Obama's bid for the Knesset

November 24, 2016 23:22

The Knesset elections that Bibi Netanyahu has now engineered for next March are, strictly speaking, unnecessary. That doesn't mean that he was wrong to have engineered them. The pretext he employed was the disloyalty of two of his Cabinet colleagues, justice minister Tzipi Livni and finance minister Yair Lapid, whom he fired last week, accusing them of plotting to overthrow him. Whether such a plot ever existed I know not. But it's certainly true that Lapid and Livni have been publicly bad-mouthing the government.

Three years ago, Lapid formed Yesh Atid ("There's a future"), a rightish-wing but secular nationalist party that won 19 seats in the 2013 Knesset elections. Livni, a veteran politician of the broad left, is leader of the minuscule Hatnuah party (6 seats), whose distinguishing features have been to prohibit free distribution of plastic bags in grocery stores and a delusional preoccupation with peace-making.

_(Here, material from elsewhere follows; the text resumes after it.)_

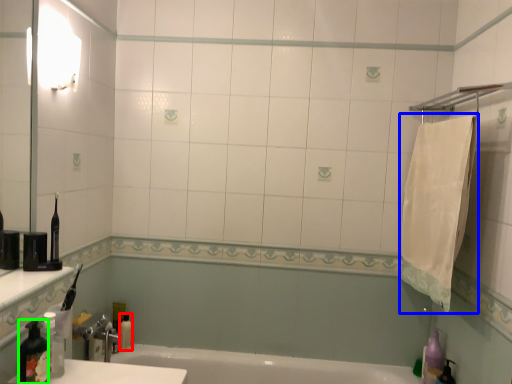 Question: Based on their relative distances, which object is farther from toiletry (highlighted by a red box)? Choose from bath towel (highlighted by a blue box) and bottle (highlighted by a green box).

Choices:
 (A) bath towel
 (B) bottle

Answer: (A) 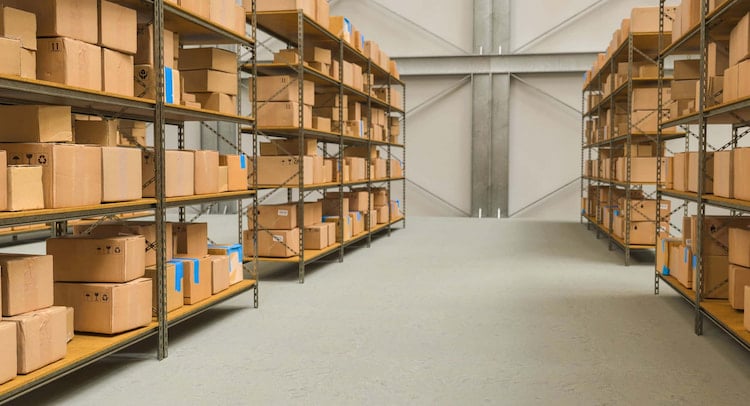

In firing Livni, Netanyahu cited her unauthorised May 2014 meeting with Palestinian president Mahmoud Abbas and her criticism of Netanyahu's refusal to follow her lead. In firing Lapid, Netanyahu drew attention to Lapid's unwillingness to support controversial "Jewish state" legislation.

Here in the UK, our experience of coalition government is different - and more limited. In the same week in which Netanyahu fired Livni and Lapid, David Cameron did not fire Business Secretary Vince Cable, who launched a blistering public attack on Chancellor George Osborne's determination (outlined in his Autumn Statement) to cut the UK budget deficit within four years. Nor did Cameron fire the Deputy Prime Minister, Nick Clegg, who deliberately chose to absent himself from Parliament when this Statement was delivered.

So we have to ask why Netanyahu really engineered the break-up of his government, and why he is relishing the forthcoming contest for Knesset seats. In his televised address to the Israeli public (December 2) he told us why: "Frequent elections are not a good thing, but a government with no governability … is much worse. Swift elections must be held, and a new, united and strong government must be formed. For that, you need a large ruling party… I am asking you to elect the ruling party under my leadership in order to give me a real mandate to lead."

Netanyahu wants a new coalition to follow his philosophy

Benjamin Netanyahu, in other words, wants and hopes for an electoral outcome that will result in a coalition government composed of fewer parties, and that these parties will be distinguished by their adherence to a similar underlying philosophy.

What that government will look like is far too early to predict. But we might note that a recent poll suggests that, had elections for the 120 Knesset seats been held at the time at which Netanyahu dismissed Livni and Lapid, the most likely outcome would have been a centre-right government commanding 64 seats, and consisting of Netanyahu's Likud, Avigdor Lieberman's Yisrael Beytenu, Habayit Hayehudi (successor to the old National Religious Party) and two ultra-Orthodox parties – Shas and United Torah Judaism.

Netanyahu would certainly feel more comfortable heading such a coalition. While Netanyahu's personal popularity had certainly fallen in recent months, he remains well ahead of his rivals.

This news will not have been welcomed in the White House. US President Barack Obama and Israeli Prime Minister Bibi Netanyahu are not (to put it mildly) the best of friends.

We can therefore expect that the American government will try, somehow, to influence the outcome of the March 2015 Knesset poll, perhaps by orchestrating leaks focused on the possibility of limited but real economic sanctions against Israel should an Israeli government be elected that is committed to the continuation of home-building programmes in Judea and Samaria.

As recently as last week, the White House refused to deny rumours that sanctions are on Obama's agenda. It's just as well, therefore, that Obama's Democrats no longer control either House of the Congress.